Why kinetic energy does not equal 0.5MS^2

[seasnake]

0.5 S^2 = 2 sum of all (Ad) + (So)^2.

 

currently accepted Ke = 0.5MS^2

 

where: S = speed, or velocity; A = acceleration; d = interval distance; So = initial speed = speed at time zero; M = mass; and Ke = kinetic energy

 

Adding all kinetic energy values on a moment by moment bases differs from kinetic energy calculated during the same amount of time, i.e. the sum of parts does not equal the whole by the currently accepted kinetic energy formula as any change in the value of any variable during the passage of time will mathematically result in a discrepancy due to the improper multiplication of mass. Simply multiplying mass to 0.5 velocity squared is bad math as it is a violation of relativity.

 

Explained in an example, if 60 seconds equals an hour, the sum of all seconds divided by 60 should equal how many hours have passed. If it doesn't, the sum of all parts (seconds in this example) will not equal the amount of hours that have passed and relativity between seconds and hours is violated.

 

0.5MS^2 calculated on a per second bases, added up, and converted to hours, does not equal 0.5MS^2 calculated on a per hour basis, as mass for any object in motion, existence, is not a constant (motion results from energy that is being used, all objects in existence have molecular half-lives).

 

[edit]Blatant plug for own book removed by Buffy[/edit]

 

Copyright 2007; Adam Pellegrino: all rights reserved.

[Buffy]

Please tell us why we should care?

 

Note that we frown on people barging in and using this site for free advertising and publicity. If we find you're not Adam Pelligrino himself, the copyrighted content will be removed.

 

This is a place for discussion, not pontification. If you don't start an actual discussion here, the entire thread is likely to be removed.

 

So, tell us, what are you trying to say?

 

Thank you for your cooperation,

Buffy

[snoopy]

Hello seasnake,

 

A lot of what you are saying doesnt make much sense. The newtonian equation for kinetic energy doesnt work in relativistic situations and you have to use einsteins equation for kinetic energy

an explantion can be found here

en.wikipedia.org/wiki/Relativistic_mass

but for everyday objects newtons equation is fine its only a problem for small fast moving objects.

 

(sorry I couldnt post the full link as I have to reach a post count of ten before im allowed to do that)

[Farsight]

I'm sorry seasnake, but it does. I've thought long and hard about this.

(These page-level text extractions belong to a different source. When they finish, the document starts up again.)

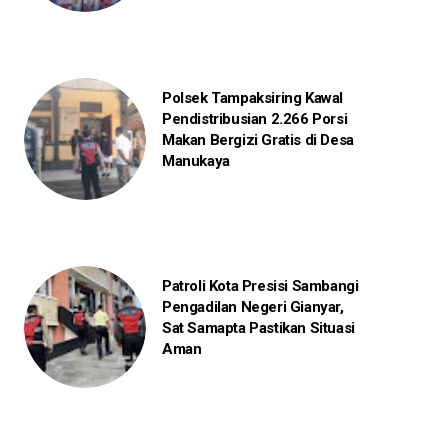
Polsek Tampaksiring Kawal
Pendistribusian 2.266 Porsi
Makan Bergizi Gratis di Desa
Manukaya
Patroli Kota Presisi Sambangi
Pengadilan Negeri Gianyar,
Sat Samapta Pastikan Situasi
Aman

The reason it's ½mv² is because there's an integral here. That's what kinetic energy is all about. Read ENERGY EXPLAINED v2.1 and check out this excerpt:

 

Consider a 10 kilogram cannonball, in space, travelling at 1000 metres per second. We talk about how much kinetic energy this cannonball has. We talk about KE=½mv² and we do the maths and get five million Joules. But what has the cannonball really got? Its mass seems real enough, I hefted it into my spaceship this morning before I took off. And its motion seems real enough too, because one false move and it’ll be smashing through my viewscreen taking my head off. To find out more, I take a spacewalk to place a thousand sheets of cardboard in the path of my cannonball. Each sheet of cardboard exerts a small braking force, slowing the cannonball to a halt. This takes two seconds. We know that the cannonball will punch through more cardboard in the first second than in the second second, because it’s slowing down. So we deduce that a cannonball travelling at 1000m/s has more than twice the kinetic energy of one travelling at 500m/s. We can do the arithmetic for each second, then slice the seconds up finer and finer, and we end up realising that the ½v² is the integral of all the velocities between v and 0. But what we don’t realise is that kinetic energy is a way of describing the stopping distance for a given force applied to a given mass moving at a given velocity. You can flip it around to think about force times distance to get something moving. Or you can think in terms of damage. But basically that cannonball has “got” kinetic energy like it has “got” stopping distance.

 

It’s similar with momentum. That’s a different way of looking at the mass and the motion, based on force and time instead of distance or damage. We look back to our cannonball and cardboard, and we know by definition that in the first second the same amount of time passed as in the second second. So we realise that a cannonball travelling at 1000m/s has twice the momentum of one travelling at 500m/s. But what we don’t realise is that momentum is a way of describing the stopping time for a given force applied to a given mass moving at a given velocity. A cannonball has “got” momentum like it has “got” stopping time.

[Jay-qu]

Hes right, it doesnt equal 1/2 M v^2 - that is non-relativistic Kinetic energy but is a perfectly good approximation for values <<c.

[ErlyRisa]

what's the big deal....I thought this was common knowledge.

 

--but it's still a perfectly fine formula for everyday tasks....just like quantum physics is a perfectly fine approximation for the observation of elemental interiors.

 

...what would be an interesting formula is...

 

E= m(v1-v2)^2 ....yes we could use Einstein equations ---but why bother.